Implementation of Small-World (SW) and Scale-Free Barabási-Albert (BA) Network Generation Models in Complex Networks

Resource Overview

Implementation procedures and algorithmic descriptions for generating Small-World (SW) and scale-free Barabási-Albert (BA) network models in complex network analysis, including key parameters and connection mechanisms.

Detailed Documentation

In complex network research, the Small-World (SW) model and the Barabási-Albert (BA) model are two classical network generation models that respectively reveal the characteristics of high clustering and power-law distributions found in real-world networks. The SW Small-World Model: The small-world model establishes a transition between regular and random networks through a rewiring mechanism. The implementation typically begins by generating a regular ring lattice where each node connects to its K nearest neighbors. Subsequently, each edge is randomly rewired with probability p while preserving local clustering properties and introducing long-range connections, resulting in networks with short path lengths. The parameter p controls the "small-worldness"—when p is small, the network approaches a regular structure, while larger p values trend toward random networks. In code implementations, this involves initializing adjacency matrices for ring lattices and performing probabilistic edge rewiring using random number generators.
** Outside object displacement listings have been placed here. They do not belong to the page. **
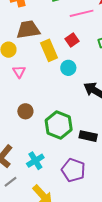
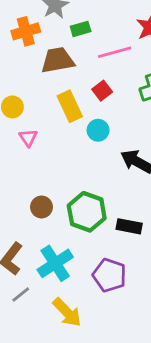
brown trapezoid: (28, 30) -> (58, 60), moved
brown circle: (25, 111) -> (42, 207), moved
cyan cross: (35, 161) -> (55, 263), size x1.4

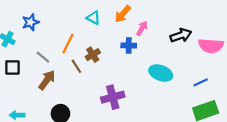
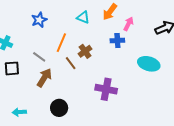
blue star: (31, 22) -> (39, 20), moved
purple cross: (113, 97) -> (106, 89), turned 30

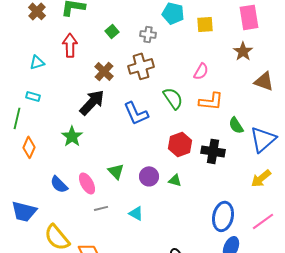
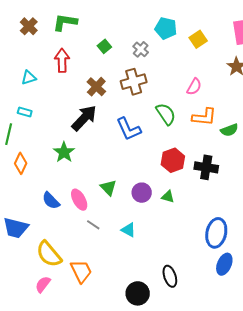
yellow square: (205, 24) -> (198, 39), turned -30
gray cross: (148, 34) -> (141, 49), turned 35
green semicircle: (236, 125) -> (229, 130), moved, turned -78
gray line: (101, 208) -> (93, 225), turned 48

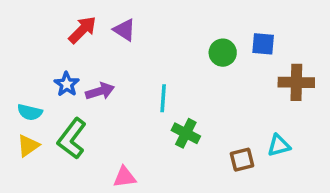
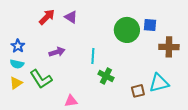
green circle: (223, 53) -> (127, 30), size x1.6
blue star: (67, 84) -> (18, 46), moved
green L-shape: (72, 139) -> (41, 79), turned -70
cyan triangle: (279, 146) -> (159, 83), size x1.5

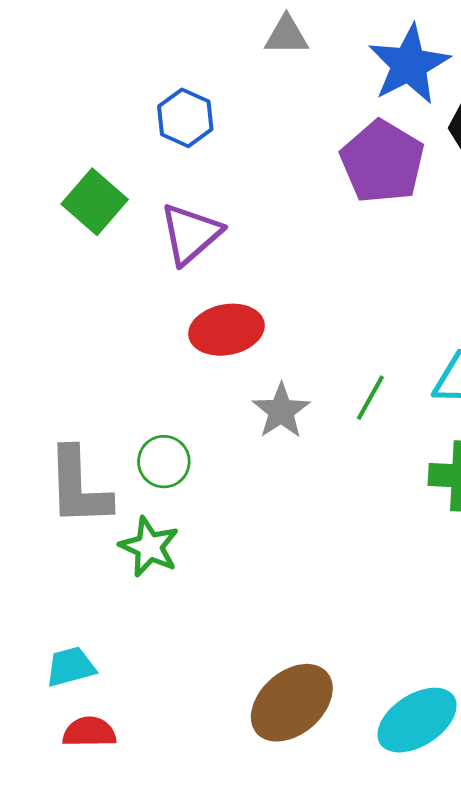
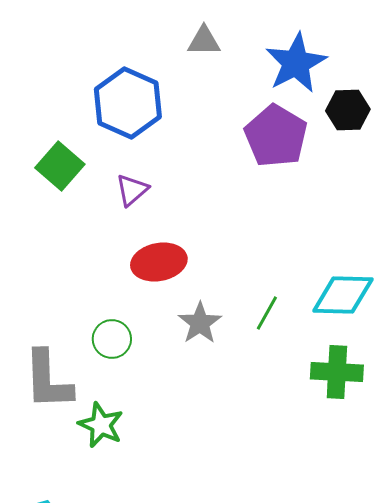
blue hexagon: (185, 118) -> (128, 103), size x1.6
purple triangle: (191, 234) -> (132, 190), size x0.7
green circle: (164, 462) -> (112, 339), moved

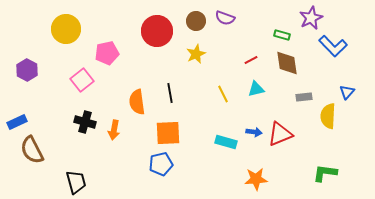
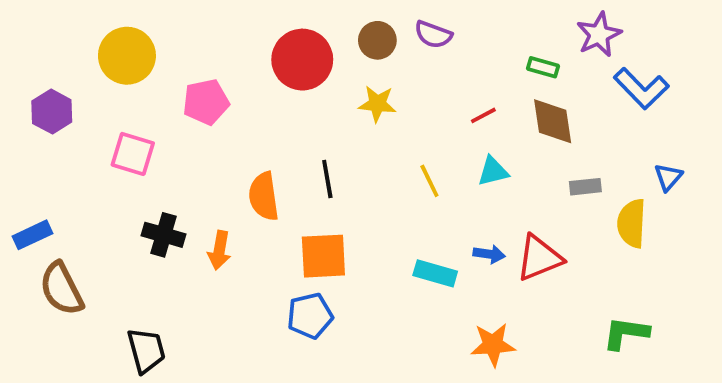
yellow star: (196, 54) -> (377, 104), turned 30
purple hexagon: (27, 70) -> (52, 112), moved
pink square: (82, 80) -> (133, 154), moved, turned -35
The BA Scale-Free Model: The BA model generates networks with power-law degree distributions through growth and preferential attachment mechanisms. Starting with a small initial set of nodes, the network grows incrementally with new nodes preferentially attaching to existing highly-connected nodes following the "rich-get-richer" principle. This mechanism leads to the emergence of hub nodes, creating scale-free properties. The key aspects of BA model implementation include: 1) dynamic network growth through iterative node addition, and 2) connection probabilities proportional to node degrees. Algorithmically, this requires maintaining degree tables and using roulette-wheel selection for preferential attachment. Both models characterize typical features of social networks (SW) and internet linkages (BA), providing fundamental structures for studying information diffusion, robustness, and other network properties. Code implementations typically involve graph data structures, probability distributions, and iterative algorithms for network evolution.